**PROBLEM DETAILS:** Your output should be the line with "Carte (333, 267)" plus all following lines to the end of the records, exactly as written and nothing more.

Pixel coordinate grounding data
++++++++++

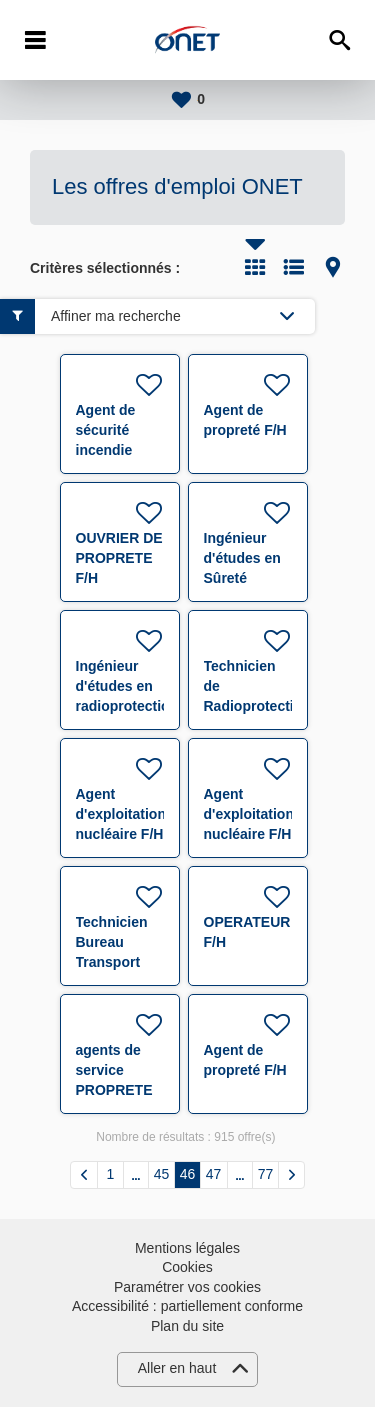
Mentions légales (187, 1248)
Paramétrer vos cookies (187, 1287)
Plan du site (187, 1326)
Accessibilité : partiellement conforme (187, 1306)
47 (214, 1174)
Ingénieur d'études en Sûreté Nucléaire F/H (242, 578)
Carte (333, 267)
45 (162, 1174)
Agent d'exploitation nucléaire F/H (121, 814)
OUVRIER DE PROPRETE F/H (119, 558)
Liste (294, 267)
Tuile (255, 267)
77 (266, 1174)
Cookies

++++++++++

**EXPECTED ANSWER:**
Carte (333, 267)
45 (162, 1174)
Agent d'exploitation nucléaire F/H (121, 814)
OUVRIER DE PROPRETE F/H (119, 558)
Liste (294, 267)
Tuile (255, 267)
77 (266, 1174)
Cookies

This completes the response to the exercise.